To demonstrate how intimately language is linked with culture, Diamond points to Winston Churchill’s “blood, toil, tears and sweat” speech to Parliament. By evoking English identity and history, Churchill mobilized the British people to fight on “against seemingly hopeless odds.” After all, at the outset of WWII, he had little ammunition other than his words. But then, concluding that the speech reads equally compellingly in German as in English, Diamond asserts: “I doubt that Britain would have resisted Hitler in June 1940 if the British had already been speaking German.” A conclusion like that requires considerably more development to be convincing.
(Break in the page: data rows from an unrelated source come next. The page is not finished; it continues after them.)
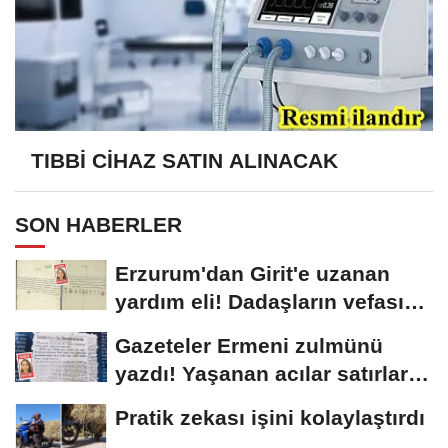
TIBBİ CİHAZ SATIN ALINACAK
SON HABERLER
Erzurum'dan Girit'e uzanan
yardım eli! Dadaşların vefası
arşivlerden...
Gazeteler Ermeni zulmünü
yazdı! Yaşanan acılar satırlara
böyle...
Pratik zekası işini kolaylaştırdı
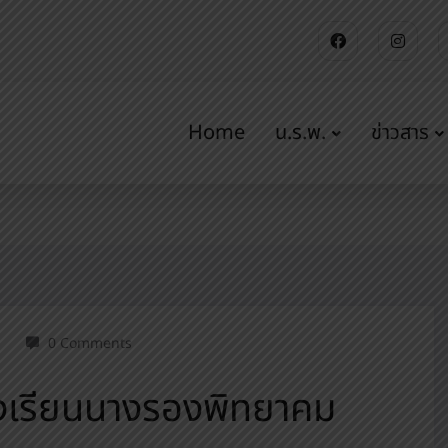
Home
น.ร.พ.
ข่าวสาร
นนางรองพิทยาคม
0 Comments
รงเรียนนางรองพิทยาคม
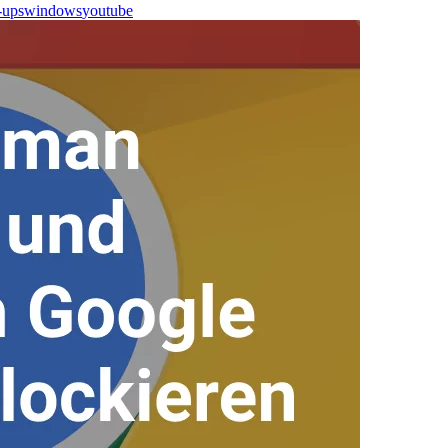
-ups
windows
youtube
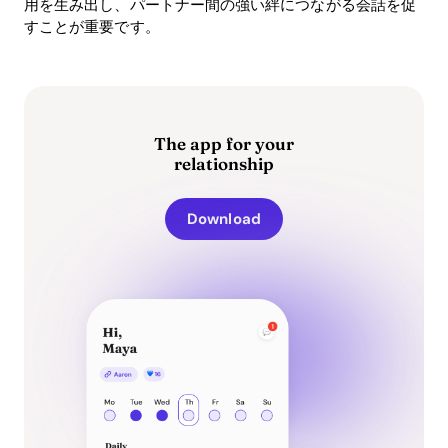
用を生み出し、パートナー間の強い絆につながる会話を促
すことが重要です。
The app for your
relationship
Download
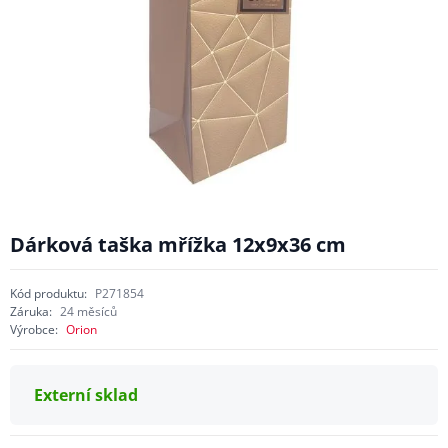
Dárková taška mřížka 12x9x36 cm
Kód produktu:
P271854
Záruka:
24 měsíců
Výrobce:
Orion
Externí sklad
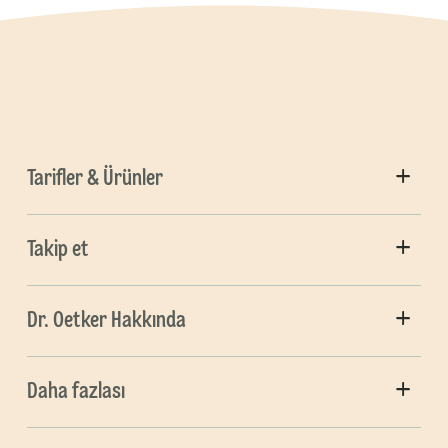
Tarifler & Ürünler
Takip et
Dr. Oetker Hakkında
Daha fazlası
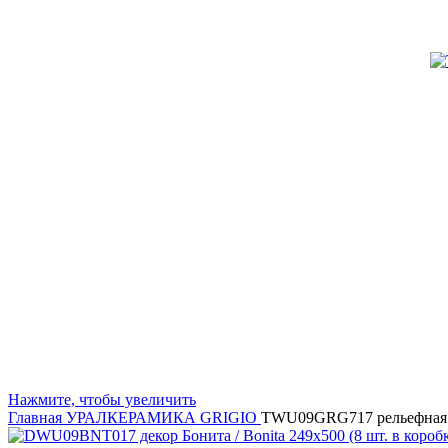
Нажмите, чтобы увеличить
Главная
УРАЛКЕРАМИКА
GRIGIO
TWU09GRG717 рельефная G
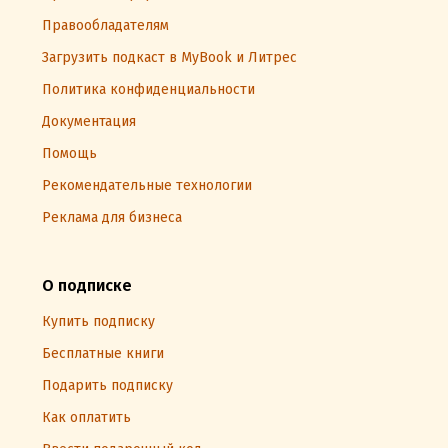
Правообладателям
Загрузить подкаст в MyBook и Литрес
Политика конфиденциальности
Документация
Помощь
Рекомендательные технологии
Реклама для бизнеса
О подписке
Купить подписку
Бесплатные книги
Подарить подписку
Как оплатить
Discussing civil and criminal justice, the author relates many examples of how New Guineans resolve disputes, assess responsibility for accidents, and impose retribution for criminal behavior. He follows these with brief references to a victim shooting at muggers in New York City, Roman Polanski’s troubles, and the outcome of the O. J. Simpson trial. These don’t represent justice we can be proud of, but they are a wobbly bridge to his recommendation to use mediation instead of litigation “under some circumstances” and to employ what he terms “restorative justice.” As far as “restorative justice” goes, its application is far more problematic for us in modern societies. More must be said to recognize the applicability of that advice.

As for mediation, lawyers and judges already encourage dispute resolution by means other than litigation. “Under some circumstances” is content-less, nothing to go by. While Diamond devotes many pages to sensitive observations of human interactions in New Guinea, he gives little consideration to what fosters protracted litigation in our era. To name a few examples: divorce and employment litigants who often are psychologically invested in extending disputes to vanquish their opponent; victims of medical malpractice who can’t otherwise assess fault; corporate defendants who fear setting precedents; and the lack of reasonable inducements to come to a bargaining table.

On the other hand, Diamond well justifies the lessons he suggests from traditional societies in his chapters on “Young and Old.” Child-rearing today likely would be improved by closer physical contact with babies, parenting by relatives as well as the parents (“allo-parenting”), and fewer second-hand interactions with video games and television. Raising multilingual children almost certainly would speed the learning process by teaching them early, enrich their lives, and broaden not only their world-view but their cognitive processes as well. As for our senior citizens — in contrast to traditional cultures that typically keep their elderly within or close by the same roof throughout entire lifetimes — our “cult of youth and our negative view of aging” leads us to underutilize the elderly, even warehousing them so we can get on with our lives instead of capitalizing on the talents and wisdom they can offer.

On balance, this book is informative for its explorations of traditional societies. Professor Diamond’s engaging style of storytelling makes his astute and scholarly observations accessible to lay readers. His suggested lessons from the past, however, would be considerably more compelling with persuasive rationale that they suit the WEIRD world we live in.

Tom Phillips is a retired attorney who lives in Chicago. He, too, believes Pliny’s maxim that “There is always something new out of Africa.”